The plaintiff was a passenger in a taxi cab involved in an accident with a vehicle owned by a rental car company. The rental car company was self-insured, and denied coverage with regard to the accident because the renter alleged that an unknown and therefore “unauthorized” driver was operating the rental vehicle at the time of the accident. Plaintiff thereafter filed a lawsuit against, among others, the rental company, the renter, and the insurer of the taxi cab for uninsured motorist benefits. The rental car company was dismissed from the lawsuit based on 49 U.S.C. §30106, which prevents rental car companies from being held liable for motor vehicle accidents by reason of being the owner of the vehicle in the absence of any negligence by the rental car company.
The insurer for the taxi cab moved for summary judgment on the ground that the policy’s definition of “uninsured motor vehicle” does not include vehicles owned by a self-insurer. The plaintiff did not dispute that the rental company owned the other vehicle involved in the accident, nor did plaintiff dispute that the rental company was self-insured. Rather, the plaintiff argued against summary judgment on the basis that uninsured motorist coverage is mandated by statute, and an insurer cannot limit otherwise-mandated uninsured motorist coverage by labeling a forbidden exclusion as a definitional limitation. The plaintiff also argued that, since the rental company had no legal responsibility to him for the negligence of its renter, public policy dictated that uninsured motorist insurance should be triggered.

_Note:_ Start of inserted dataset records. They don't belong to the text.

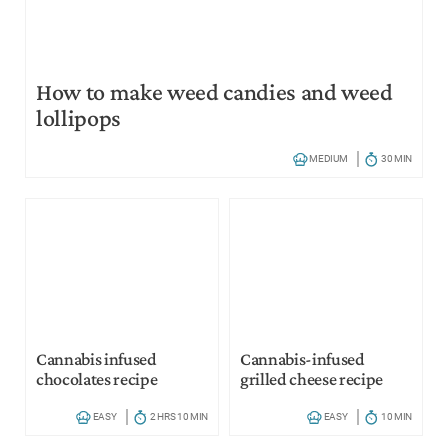
How to make weed candies and weed
lollipops
MEDIUM
30 MIN
Cannabis infused
Cannabis-infused
chocolates recipe
grilled cheese recipe
EASY
2 HRS 10 MIN
EASY
10 MIN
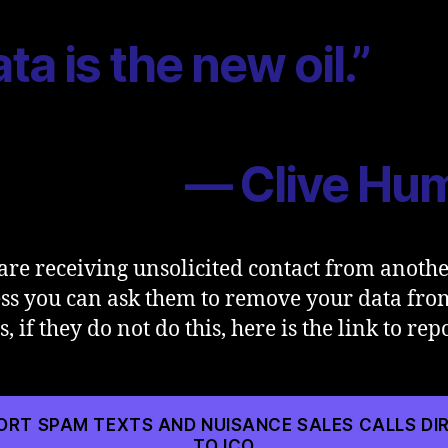
ta is the new oil.”
— Clive Hu
 are receiving unsolicited contact from anoth
ss you can ask them to remove your data fro
, if they do not do this, here is the link to repo
ORT SPAM TEXTS AND NUISANCE SALES CALLS DI
TO ICO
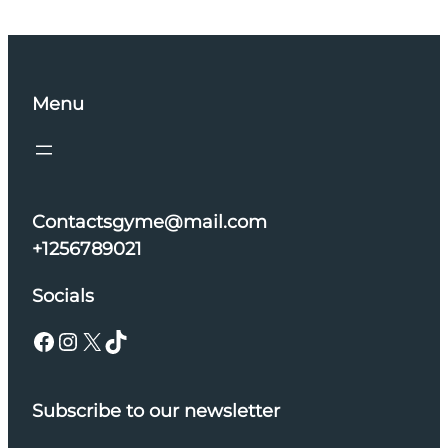
Menu
Contactsgyme@mail.com
+1256789021
Socials
Facebook
Instagram
X
TikTok
Subscribe to our newsletter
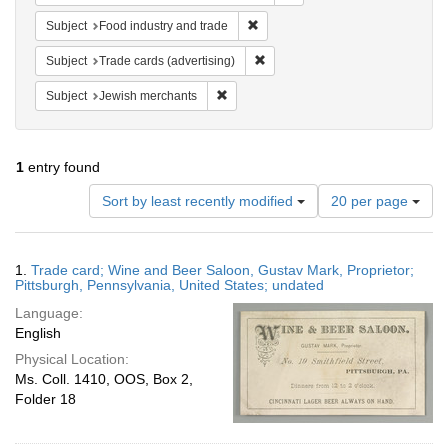
Remove constraint Subject: Food i
Subject
Food industry and trade
Remove constraint Subject: Trade 
Subject
Trade cards (advertising)
Remove constraint Subject: Jewish merc
Subject
Jewish merchants
1
entry found
Number
Sort by least recently modified
20 per page
of
results
to
Search
1.
Trade card; Wine and Beer Saloon, Gustav Mark, Proprietor;
display
Results
Pittsburgh, Pennsylvania, United States; undated
per
Language:
page
English
Physical Location:
Ms. Coll. 1410, OOS, Box 2,
Folder 18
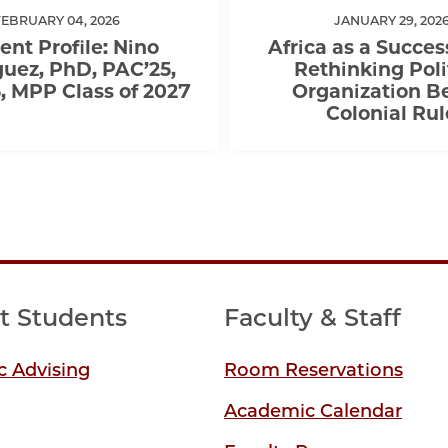
FEBRUARY 04, 2026
JANUARY 29, 202
ent Profile: Nino
Africa as a Succes
uez, PhD, PAC’25,
Rethinking Poli
 MPP Class of 2027
Organization B
Colonial Rul
t Students
Faculty & Staff
 Advising
Room Reservations
Academic Calendar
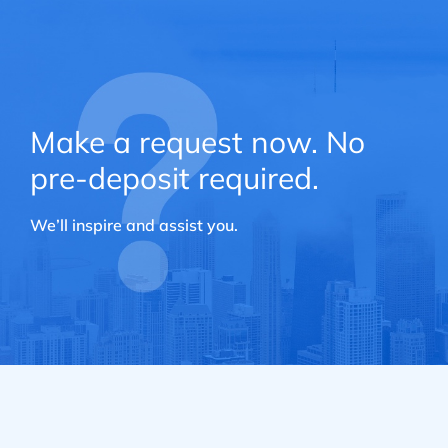
Make a request now. No
pre-deposit required.
We’ll inspire and assist you.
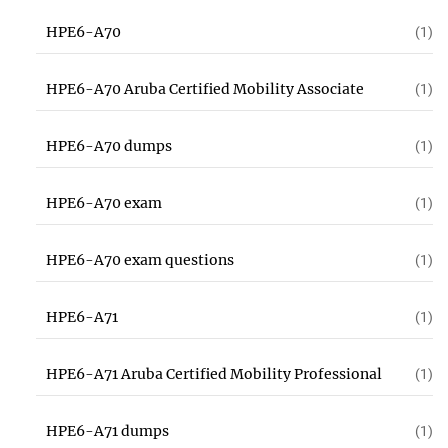
HPE6-A70
(1)
HPE6-A70 Aruba Certified Mobility Associate
(1)
HPE6-A70 dumps
(1)
HPE6-A70 exam
(1)
HPE6-A70 exam questions
(1)
HPE6-A71
(1)
HPE6-A71 Aruba Certified Mobility Professional
(1)
HPE6-A71 dumps
(1)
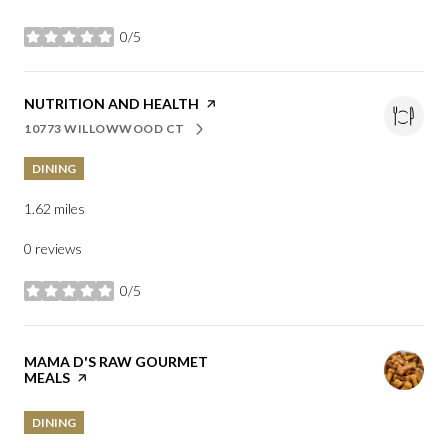
0/5
stars
VISIT THE
NUTRITION AND HEALTH
PAGE ON YELP
10773 WILLOWWOOD CT
SEARCH
ON GOOGLE MAPS
DINING
1.62
miles
0 reviews
0/5
stars
VISIT THE
MAMA D'S RAW GOURMET
MEALS
PAGE ON YELP
DINING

The court granted summary judgment in favor of the insurer. The court held that the Connecticut insurance regulations explicitly allow auto insurers to exclude self-insured vehicles from the definition of “uninsured motor vehicle”. Therefore, the insurer was not arguing for the application of a “forbidden exclusion.” The court further held that the plaintiff was not making his public policy argument in the proper forum (i.e., the legislature) when the terms of the insurance policy were clear and conformed to the applicable law and regulation. Finally, the court noted that the plaintiff submitted no affidavit to controvert any of the facts asserted by the insurer, and there were no material unresolved facts in dispute.